If you don't care that that every web page on your server is forced to https, you can

copy and paste the following into your httpd.conf file (works on Apache 2.* with FC4):

RewriteEngine On
RewriteCond %{SERVER_PORT} !^443$
RewriteRule ^/(.*) https://%{SERVER_NAME}/$1 [L,R]

Remove the question mark that shows up in this display. Everything else is fine.

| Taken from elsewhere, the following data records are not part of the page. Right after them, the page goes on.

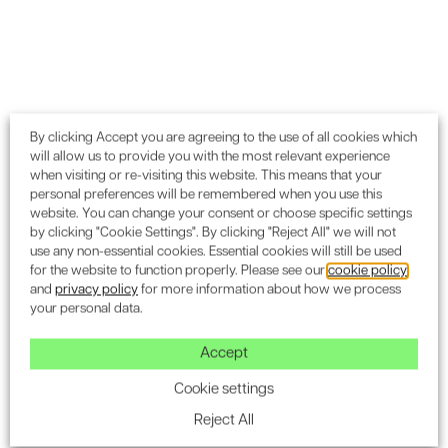
Play Video
By clicking Accept you are agreeing to the use of all cookies which
will allow us to provide you with the most relevant experience
when visiting or re-visiting this website. This means that your
personal preferences will be remembered when you use this
website. You can change your consent or choose specific settings
by clicking "Cookie Settings". By clicking "Reject All" we will not
use any non-essential cookies. Essential cookies will still be used
for the website to function properly. Please see our
cookie policy
and
privacy policy
for more information about how we process
your personal data.
Accept
Cookie settings
Contribution to Planning
Reject All
Consent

This is really helpful for those sites that plan to only have SquirrelMail running

on that server.

Hope this helps, -Mike

In case you have multiple vhosts on your system and want to use it in your vhost config (assuming you have both port 80 and 443 defined), simply put this in the VirtualHost? for port 80:

<IfModule mod_ssl.c>
	RewriteEngine On
	RewriteRule ^/(.*) https://%{SERVER_NAME}/$1 [L,R]

This way, it will also only activate the rewrite if ssl is loaded ;)



This is Fedora Core 4 specific, but here's what I did.

  1. Get rid of /etc/httpd/conf.d/squirrelmail.conf - it wants to have SquirrelMail run under the non-SSL-side of Apache.
  2. Edit ssl.conf to create a DocumentRoot path. I've used /var/www/secure. Create that directory first.
  3. Create a symbolic link in the new secure content directory to point to SquirrelMail. Run: ln -s /usr/share/squirrelmail /var/www/secure/mail.

Good luck.

/ gregweb(aht)hawley(doht)homeip(doht)net

For IIS if you have SSL set up and your certificate installed you can force SquirrelMail to use SSL by:

1. In IIS Manager select the SquirrelMail directory and edit it's properties.

2. On the Directory Security Tab click the Secure communications Edit button.

3. Check the "Require Secure Communications" box.